:: YOUR GOAL ::
Please write out the lines of the data exactly, beginning with the first and ending with the line containing "рослушать ее в mp3 формате."; leave the pictures behind.

:: DATA SHOWN ::
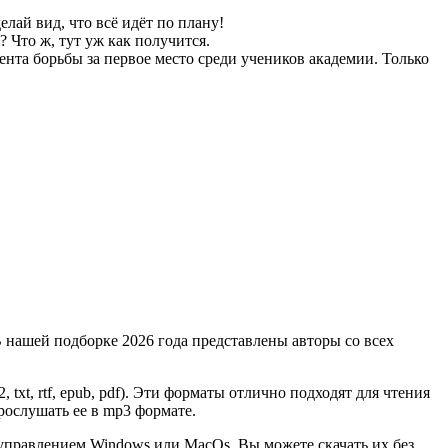
ай вид, что всё идёт по плану!
 Что ж, тут уж как получится.
мента борьбы за первое место среди учеников академии. Только
 нашей подборке 2026 года представлены авторы со всех
, txt, rtf, epub, pdf). Эти форматы отлично подходят для чтения
рослушать ее в mp3 формате.
 управлением Windows или MacOs. Вы можете скачать их без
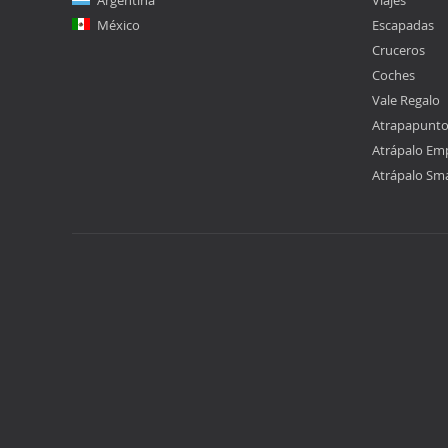
Argentina
Viajes
México
Escapadas
Cruceros
Coches
Vale Regalo
Atrapapunt
Atrápalo Em
Atrápalo Sm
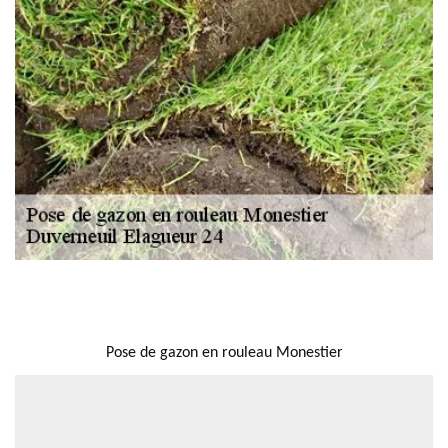
NOUS LOCALISER
Pose de gazon en rouleau Monestier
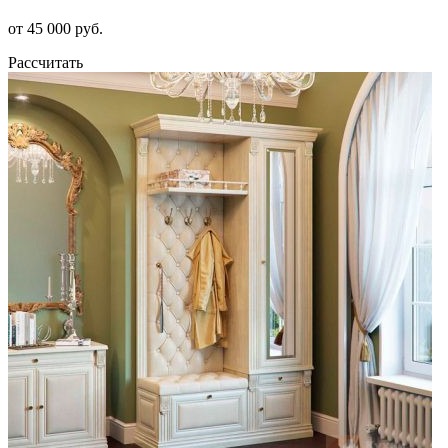
от 45 000 руб.
Рассчитать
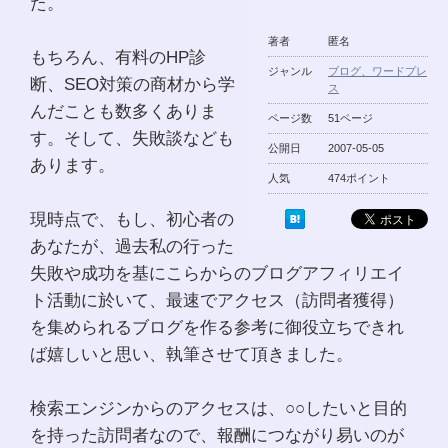
た。
著者
匿名
もちろん、有料のHP診
ジャンル
ブログ、ワードプレ
断、SEO対策の商材から学
ス
んだことも数多くありま
ページ数
51ページ
す。そして、失敗談なども
公開日
2007-05-05
あります。
人気
474ポイント
現時点で、もし、初心者の
あなたが、過去私の行った
失敗や成功を基にこらからのブログアフィリエイ
ト活動に於いて、最速でアクセス（訪問者獲得）
を集められるブログを作る参考に御役立ちできれ
ば嬉しいと思い、執筆させて頂きました。
検索エンジンからのアクセスは、○○したいと目的
を持った訪問者なので、報酬につながり易いのが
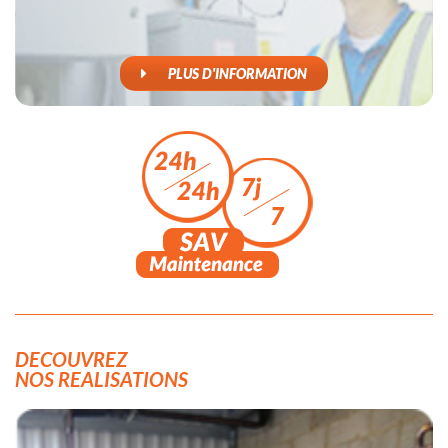
PLUS D'INFORMATION
DECOUVREZ
NOS REALISATIONS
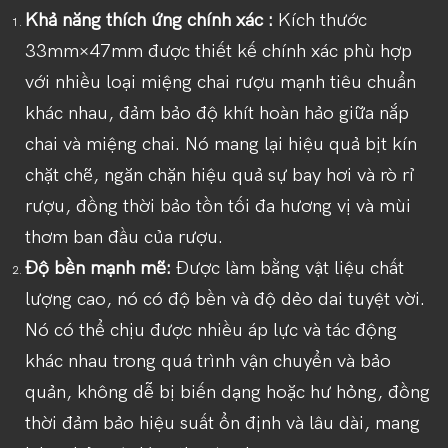
Khả năng thích ứng chính xác
:
Kích thước
33mm×47mm được thiết kế chính xác phù hợp
với nhiều loại miệng chai rượu mạnh tiêu chuẩn
khác nhau, đảm bảo độ khít hoàn hảo giữa nắp
chai và miệng chai. Nó mang lại hiệu quả bịt kín
chặt chẽ, ngăn chặn hiệu quả sự bay hơi và rò rỉ
rượu, đồng thời bảo tồn tối đa hương vị và mùi
thơm ban đầu của rượu.
Độ bền mạnh mẽ:
Được làm bằng vật liệu chất
lượng cao, nó có độ bền và độ dẻo dai tuyệt vời.
Nó có thể chịu được nhiều áp lực và tác động
khác nhau trong quá trình vận chuyển và bảo
quản, không dễ bị biến dạng hoặc hư hỏng, đồng
thời đảm bảo hiệu suất ổn định và lâu dài, mang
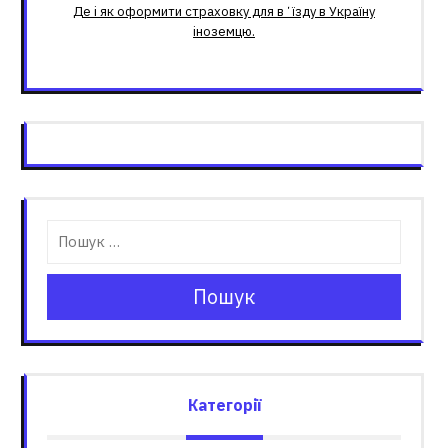
Де і як оформити страховку для вʼїзду в Україну
іноземцю.
Пошук
Категорії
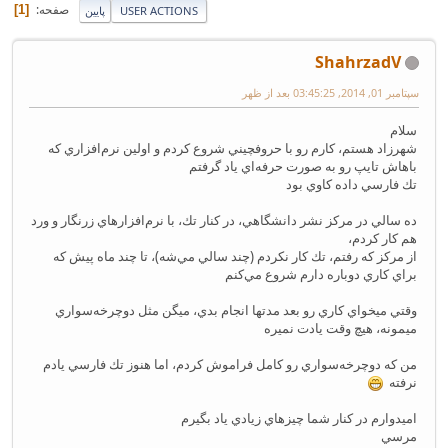
صفحه
1
USER ACTIONS
پایین
ShahrzadV
سپتامبر 01, 2014, 03:45:25 بعد از ظهر
سلام
شهرزاد هستم، كارم رو با حروفچيني شروع كردم و اولين نرم‌افزاري كه
باهاش تايپ رو به صورت حرفه‌اي ياد گرفتم
تك فارسي داده كاوي بود
ده سالي در مركز نشر دانشگاهي، در كنار تك، با نرم‌افزارهاي زرنگار و ورد
هم كار كردم،
از مركز كه رفتم، تك كار نكردم (چند سالي مي‌شه)، تا چند ماه پيش كه
براي كاري دوباره دارم شروع مي‌كنم
وقتي ميخواي كاري رو بعد مدتها انجام بدي، ميگن مثل دوچرخه‌سواري
ميمونه، هيچ وقت يادت نميره
من كه دوچرخه‌سواري رو كامل فراموش كردم، اما هنوز تك فارسي يادم
نرفته
اميدوارم در كنار شما چيزهاي زيادي ياد بگيرم
مرسي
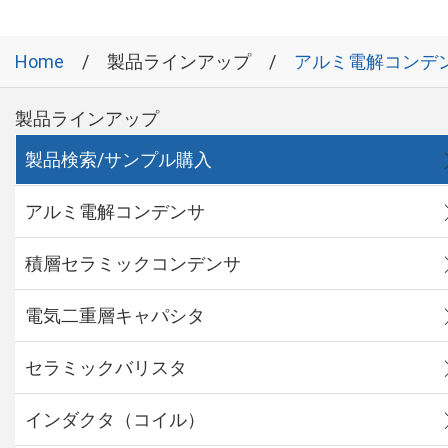
Home
製品ラインアップ
アルミ電解コンデ
製品ラインアップ
製品検索/サンプル購入
アルミ電解コンデンサ
積層セラミックコンデンサ
電気二重層キャパシタ
セラミックバリスタ
インダクタ（コイル）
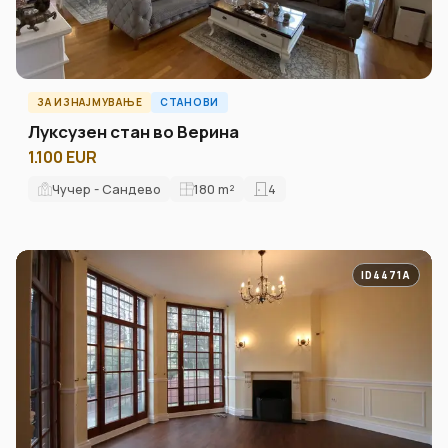
ЗА ИЗНАЈМУВАЊЕ
СТАНОВИ
Луксузен стан во Верина
1.100 EUR
Чучер - Сандево
180
m²
4
ID4471A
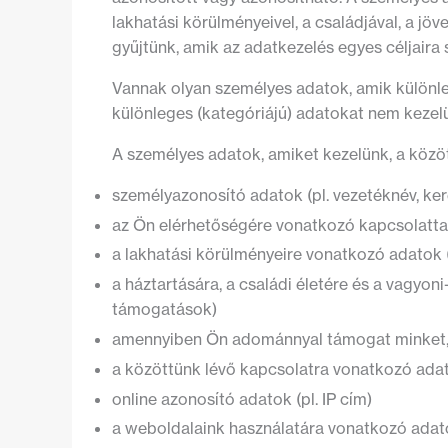
lakhatási körülményeivel, a családjával, a j
gyűjtünk, amik az adatkezelés egyes céljaira
Vannak olyan személyes adatok, amik különleg
különleges (kategóriájú) adatokat nem kezel
A személyes adatok, amiket kezelünk, a közö
személyazonosító adatok (pl. vezetéknév, ker
az Ön elérhetőségére vonatkozó kapcsolattartá
a lakhatási körülményeire vonatkozó adatok (
a háztartására, a családi életére és a vagyo
támogatások)
amennyiben Ön adománnyal támogat minket, ú
a közöttünk lévő kapcsolatra vonatkozó adatok
online azonosító adatok (pl. IP cím)
a weboldalaink használatára vonatkozó adat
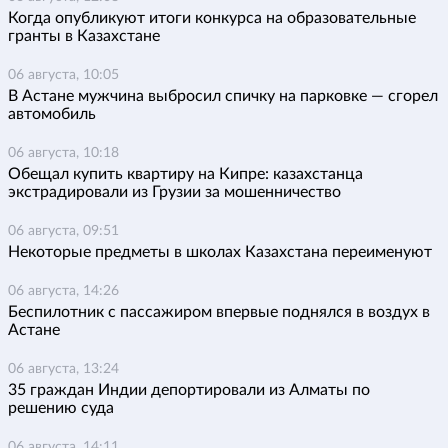
Когда опубликуют итоги конкурса на образовательные
гранты в Казахстане
06 августа, 10:05
В Астане мужчина выбросил спичку на парковке — сгорел
автомобиль
06 августа, 10:18
Обещал купить квартиру на Кипре: казахстанца
экстрадировали из Грузии за мошенничество
06 августа, 09:51
Некоторые предметы в школах Казахстана переименуют
06 августа, 14:26
Беспилотник с пассажиром впервые поднялся в воздух в
Астане
06 августа, 13:24
35 граждан Индии депортировали из Алматы по
решению суда
06 августа, 14:11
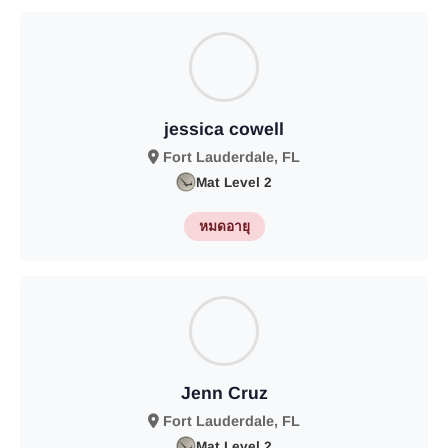
jessica cowell
Fort Lauderdale, FL
Mat Level 2
หมดอายุ
Jenn Cruz
Fort Lauderdale, FL
Mat Level 2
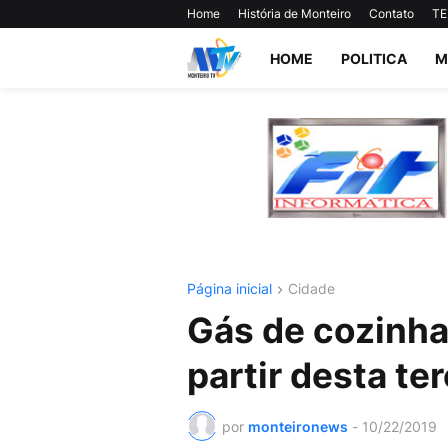
Home
História de Monteiro
Contato
TE
HOME
POLITICA
M
Página inicial
Cidade
Gás de cozinha
partir desta ter
por
monteironews
-
10/22/2019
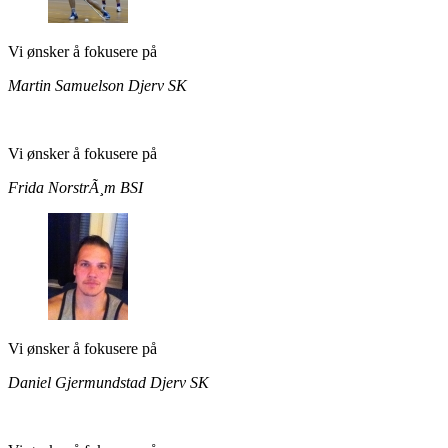
Vi ønsker å fokusere på
Martin Samuelson
Djerv SK
Vi ønsker å fokusere på
Frida NorstrÃ¸m
BSI
Vi ønsker å fokusere på
Daniel Gjermundstad
Djerv SK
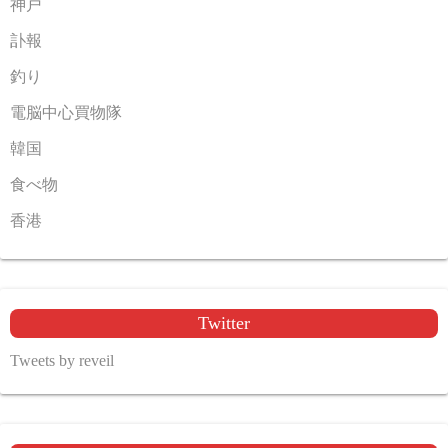
神戸
訃報
釣り
電脳中心買物隊
韓国
食べ物
香港
Twitter
Tweets by reveil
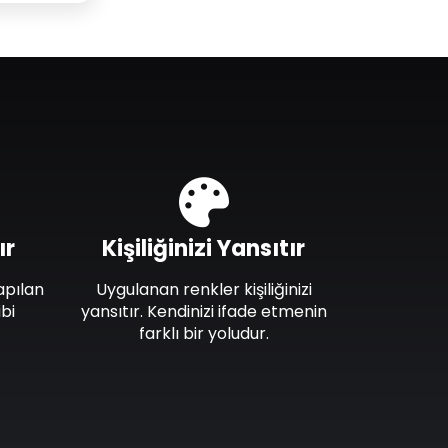
ır
Kişiliğinizi Yansıtır
apılan
Uygulanan renkler kişiliğinizi
bi
yansıtır. Kendinizi ifade etmenin
farklı bir yoludur.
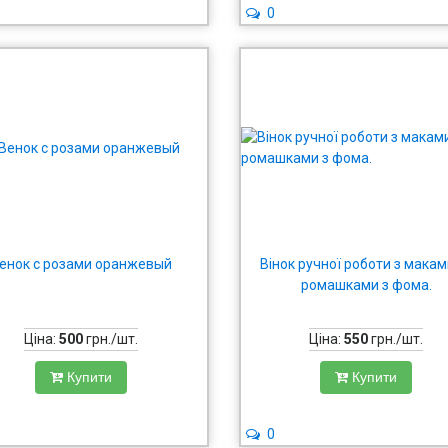
0
енок с розами оранжевый
Вінок ручної роботи з макам
ромашками з фома.
Ціна:
500
грн./шт.
Ціна:
550
грн./шт.
Купити
Купити
0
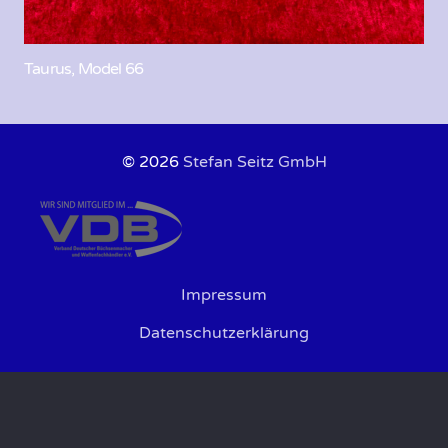
Taurus, Model 66
© 2026
Stefan Seitz GmbH
Impressum
Datenschutzerklärung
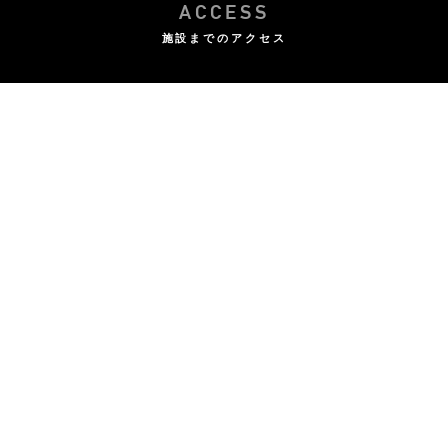
ACCESS
施設までのアクセス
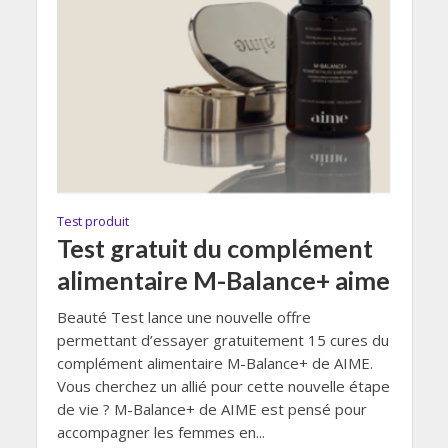
Test produit
Test gratuit du complément
alimentaire M-Balance+ aime
Beauté Test lance une nouvelle offre
permettant d’essayer gratuitement 15 cures du
complément alimentaire M-Balance+ de AIME.
Vous cherchez un allié pour cette nouvelle étape
de vie ? M-Balance+ de AIME est pensé pour
accompagner les femmes en...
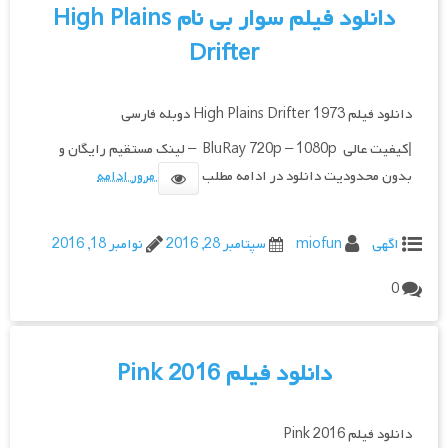
دانلود فیلم سوار بی نام High Plains
Drifter
دانلود فیلم High Plains Drifter 1973 دوبله فارسی
|کیفیت عالی BluRay 720p – 1080p – لینک مستقیم رایگان و
بدون محدودیت دانلود در ادامه مطلب
مرور ادامه
اگهی
miofun
سپتامبر 28, 2016
نوامبر 18, 2016
0
دانلود فیلم Pink 2016
دانلود فیلم Pink 2016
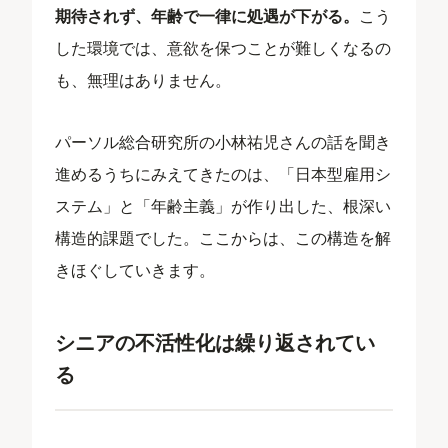
期待されず、年齢で一律に処遇が下がる。
こう
した環境では、意欲を保つことが難しくなるの
も、無理はありません。
パーソル総合研究所の小林祐児さんの話を聞き
進めるうちにみえてきたのは、「日本型雇用シ
ステム」と「年齢主義」が作り出した、根深い
構造的課題でした。ここからは、この構造を解
きほぐしていきます。
シニアの不活性化は繰り返されてい
る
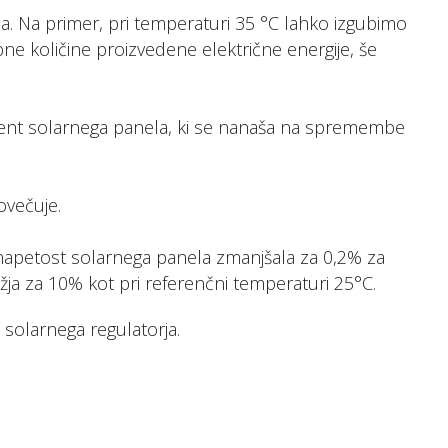
. Na primer, pri temperaturi 35 °C lahko izgubimo
ne količine proizvedene električne energije, še
ient solarnega panela, ki se nanaša na spremembe
ovečuje.
 napetost solarnega panela zmanjšala za 0,2% za
ja za 10% kot pri referenčni temperaturi 25°C.
 solarnega regulatorja.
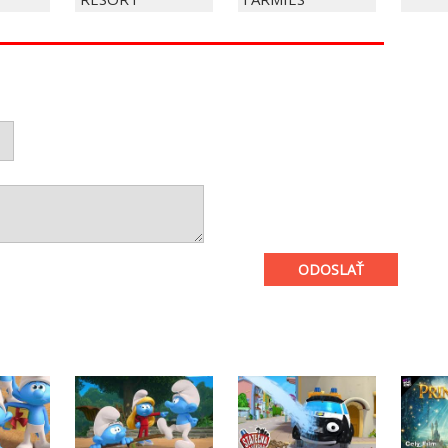
ODOSLAŤ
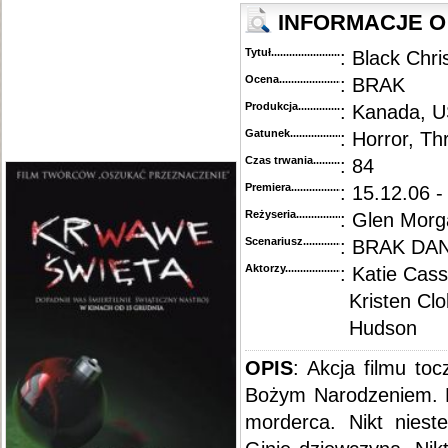
INFORMACJE O 
Tytuł............................................
: Black Chr
Ocena.............................................
: BRAK
Produkcja.........................................
: Kanada, 
Gatunek...........................................
: Horror, Thr
Czas trwania......................................
: 84
Premiera..........................................
: 15.12.06 -
Reżyseria........................................
: Glen Mor
Scenariusz........................................
: BRAK DA
Aktorzy...........................................
: Katie Cass
Kristen Clo
Hudson
OPIS
: Akcja filmu to
Bożym Narodzeniem. N
morderca. Nikt niest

:: TASK OUTPUT ::
ай вид, что всё идёт по плану!
 Что ж, тут уж как получится.
мента борьбы за первое место среди учеников академии. Только
 нашей подборке 2026 года представлены авторы со всех
, txt, rtf, epub, pdf). Эти форматы отлично подходят для чтения
рослушать ее в mp3 формате.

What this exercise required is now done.